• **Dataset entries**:
* * * *

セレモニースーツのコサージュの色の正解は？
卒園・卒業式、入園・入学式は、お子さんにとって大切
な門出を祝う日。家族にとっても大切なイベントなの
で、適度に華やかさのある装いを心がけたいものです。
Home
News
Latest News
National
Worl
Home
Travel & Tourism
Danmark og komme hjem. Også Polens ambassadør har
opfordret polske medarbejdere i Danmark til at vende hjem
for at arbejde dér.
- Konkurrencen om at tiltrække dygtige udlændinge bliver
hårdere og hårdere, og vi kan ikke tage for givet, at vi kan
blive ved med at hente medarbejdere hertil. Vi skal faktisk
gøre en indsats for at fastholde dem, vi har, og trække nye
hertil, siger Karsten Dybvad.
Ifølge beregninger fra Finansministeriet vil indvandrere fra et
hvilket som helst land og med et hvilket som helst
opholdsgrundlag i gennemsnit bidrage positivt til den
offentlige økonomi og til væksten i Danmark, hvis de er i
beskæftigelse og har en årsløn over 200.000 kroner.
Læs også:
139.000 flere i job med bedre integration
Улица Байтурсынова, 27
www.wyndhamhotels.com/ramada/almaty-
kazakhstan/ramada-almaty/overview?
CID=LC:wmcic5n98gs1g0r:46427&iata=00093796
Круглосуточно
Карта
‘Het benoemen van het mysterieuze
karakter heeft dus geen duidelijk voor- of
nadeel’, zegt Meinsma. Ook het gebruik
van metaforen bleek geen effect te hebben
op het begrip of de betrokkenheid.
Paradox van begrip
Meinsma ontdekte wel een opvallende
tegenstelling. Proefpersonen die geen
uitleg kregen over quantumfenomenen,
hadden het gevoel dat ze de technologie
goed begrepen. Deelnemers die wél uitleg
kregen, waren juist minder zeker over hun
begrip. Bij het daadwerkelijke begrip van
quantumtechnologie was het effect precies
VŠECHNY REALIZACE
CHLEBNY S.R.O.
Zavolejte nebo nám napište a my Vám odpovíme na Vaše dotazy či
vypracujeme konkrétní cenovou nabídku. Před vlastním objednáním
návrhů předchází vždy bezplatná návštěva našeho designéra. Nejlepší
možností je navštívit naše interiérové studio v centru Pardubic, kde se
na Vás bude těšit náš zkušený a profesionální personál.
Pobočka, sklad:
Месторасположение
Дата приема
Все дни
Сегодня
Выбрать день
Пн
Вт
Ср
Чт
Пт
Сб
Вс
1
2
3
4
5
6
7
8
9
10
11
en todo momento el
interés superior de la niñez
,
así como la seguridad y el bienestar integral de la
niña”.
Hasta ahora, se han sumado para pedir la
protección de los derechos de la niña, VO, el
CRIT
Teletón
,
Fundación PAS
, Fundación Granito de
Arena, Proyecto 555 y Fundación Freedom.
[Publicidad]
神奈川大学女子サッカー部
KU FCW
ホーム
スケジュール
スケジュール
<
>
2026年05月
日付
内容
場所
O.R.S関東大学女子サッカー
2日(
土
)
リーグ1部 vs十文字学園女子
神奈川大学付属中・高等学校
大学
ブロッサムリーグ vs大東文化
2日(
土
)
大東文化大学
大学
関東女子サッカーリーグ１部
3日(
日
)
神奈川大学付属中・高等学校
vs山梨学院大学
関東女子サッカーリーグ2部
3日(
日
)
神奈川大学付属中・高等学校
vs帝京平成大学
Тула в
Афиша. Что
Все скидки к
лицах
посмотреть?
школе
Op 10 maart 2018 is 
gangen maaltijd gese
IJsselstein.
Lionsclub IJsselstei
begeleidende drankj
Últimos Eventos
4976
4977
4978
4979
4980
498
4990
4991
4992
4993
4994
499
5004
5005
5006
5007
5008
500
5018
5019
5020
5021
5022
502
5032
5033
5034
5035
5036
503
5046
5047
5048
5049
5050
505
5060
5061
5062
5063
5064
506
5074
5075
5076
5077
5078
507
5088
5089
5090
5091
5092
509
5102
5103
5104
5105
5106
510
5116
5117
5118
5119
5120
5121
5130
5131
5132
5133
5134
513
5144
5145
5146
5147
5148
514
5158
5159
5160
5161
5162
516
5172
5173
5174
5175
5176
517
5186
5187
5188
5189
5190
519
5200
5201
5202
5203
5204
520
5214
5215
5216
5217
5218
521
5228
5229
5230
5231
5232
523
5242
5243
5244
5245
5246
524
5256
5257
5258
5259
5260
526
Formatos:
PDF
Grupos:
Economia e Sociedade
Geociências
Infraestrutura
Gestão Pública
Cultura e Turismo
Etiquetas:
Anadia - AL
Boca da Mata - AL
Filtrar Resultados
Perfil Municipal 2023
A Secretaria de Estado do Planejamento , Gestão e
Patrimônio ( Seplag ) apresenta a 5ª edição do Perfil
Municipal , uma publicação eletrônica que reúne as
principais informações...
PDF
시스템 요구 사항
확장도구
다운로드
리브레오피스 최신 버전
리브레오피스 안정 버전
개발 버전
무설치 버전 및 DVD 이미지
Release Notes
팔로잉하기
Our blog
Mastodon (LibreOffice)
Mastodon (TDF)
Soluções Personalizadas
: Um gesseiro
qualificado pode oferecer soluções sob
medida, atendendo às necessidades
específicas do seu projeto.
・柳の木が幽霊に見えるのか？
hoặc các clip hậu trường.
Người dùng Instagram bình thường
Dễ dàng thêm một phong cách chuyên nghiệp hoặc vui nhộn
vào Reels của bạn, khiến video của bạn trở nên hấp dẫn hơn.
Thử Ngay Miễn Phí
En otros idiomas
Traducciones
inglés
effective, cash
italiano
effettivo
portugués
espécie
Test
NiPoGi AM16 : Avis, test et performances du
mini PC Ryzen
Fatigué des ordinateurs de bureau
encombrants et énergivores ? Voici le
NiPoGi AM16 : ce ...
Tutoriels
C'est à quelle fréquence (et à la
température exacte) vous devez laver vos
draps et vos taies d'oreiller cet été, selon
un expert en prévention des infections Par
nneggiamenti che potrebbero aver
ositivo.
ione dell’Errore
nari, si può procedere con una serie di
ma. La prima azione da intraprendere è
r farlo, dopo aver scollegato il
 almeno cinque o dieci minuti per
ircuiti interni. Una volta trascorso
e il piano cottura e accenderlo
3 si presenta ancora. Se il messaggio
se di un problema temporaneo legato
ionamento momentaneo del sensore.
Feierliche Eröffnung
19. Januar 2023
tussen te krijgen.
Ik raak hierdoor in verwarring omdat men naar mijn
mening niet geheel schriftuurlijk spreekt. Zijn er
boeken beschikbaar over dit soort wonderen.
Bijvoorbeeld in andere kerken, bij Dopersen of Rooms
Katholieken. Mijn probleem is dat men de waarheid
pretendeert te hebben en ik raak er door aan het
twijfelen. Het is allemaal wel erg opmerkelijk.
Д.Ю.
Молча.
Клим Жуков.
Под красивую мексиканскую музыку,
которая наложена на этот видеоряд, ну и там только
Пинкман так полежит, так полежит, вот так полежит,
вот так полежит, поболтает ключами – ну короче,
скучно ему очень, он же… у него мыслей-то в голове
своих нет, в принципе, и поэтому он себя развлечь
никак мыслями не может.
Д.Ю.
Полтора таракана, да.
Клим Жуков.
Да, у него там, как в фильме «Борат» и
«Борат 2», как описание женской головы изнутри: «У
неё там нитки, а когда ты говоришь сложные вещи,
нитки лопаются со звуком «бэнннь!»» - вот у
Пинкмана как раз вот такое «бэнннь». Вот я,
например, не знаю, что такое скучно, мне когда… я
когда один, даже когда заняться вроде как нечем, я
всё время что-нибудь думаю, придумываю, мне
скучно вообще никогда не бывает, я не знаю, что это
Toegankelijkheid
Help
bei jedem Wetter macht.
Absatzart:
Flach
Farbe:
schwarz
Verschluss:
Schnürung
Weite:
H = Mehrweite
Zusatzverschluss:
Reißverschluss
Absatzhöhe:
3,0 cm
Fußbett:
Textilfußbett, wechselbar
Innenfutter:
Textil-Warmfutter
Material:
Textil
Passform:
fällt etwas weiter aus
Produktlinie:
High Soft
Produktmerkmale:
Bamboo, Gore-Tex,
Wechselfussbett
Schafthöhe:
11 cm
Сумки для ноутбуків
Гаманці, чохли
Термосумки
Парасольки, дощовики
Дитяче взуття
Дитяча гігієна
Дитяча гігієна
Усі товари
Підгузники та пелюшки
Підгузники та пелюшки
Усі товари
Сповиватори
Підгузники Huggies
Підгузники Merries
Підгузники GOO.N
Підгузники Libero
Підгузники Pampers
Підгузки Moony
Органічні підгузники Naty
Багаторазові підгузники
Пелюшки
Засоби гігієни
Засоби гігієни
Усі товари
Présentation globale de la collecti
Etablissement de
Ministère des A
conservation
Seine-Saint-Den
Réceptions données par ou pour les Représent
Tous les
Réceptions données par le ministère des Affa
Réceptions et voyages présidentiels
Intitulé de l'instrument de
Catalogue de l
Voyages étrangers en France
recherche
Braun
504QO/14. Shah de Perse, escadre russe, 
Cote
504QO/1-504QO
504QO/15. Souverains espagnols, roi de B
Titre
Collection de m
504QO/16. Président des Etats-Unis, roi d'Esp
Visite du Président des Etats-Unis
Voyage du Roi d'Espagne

* * * *

• **Problem requirements**:
Copy exactly. Start at the line containing "Voyages étrangers en France" and continue through the last line of the records.

• **Written answer**:
Voyages étrangers en France
recherche
Braun
504QO/14. Shah de Perse, escadre russe, 
Cote
504QO/1-504QO
504QO/15. Souverains espagnols, roi de B
Titre
Collection de m
504QO/16. Président des Etats-Unis, roi d'Esp
Visite du Président des Etats-Unis
Voyage du Roi d'Espagne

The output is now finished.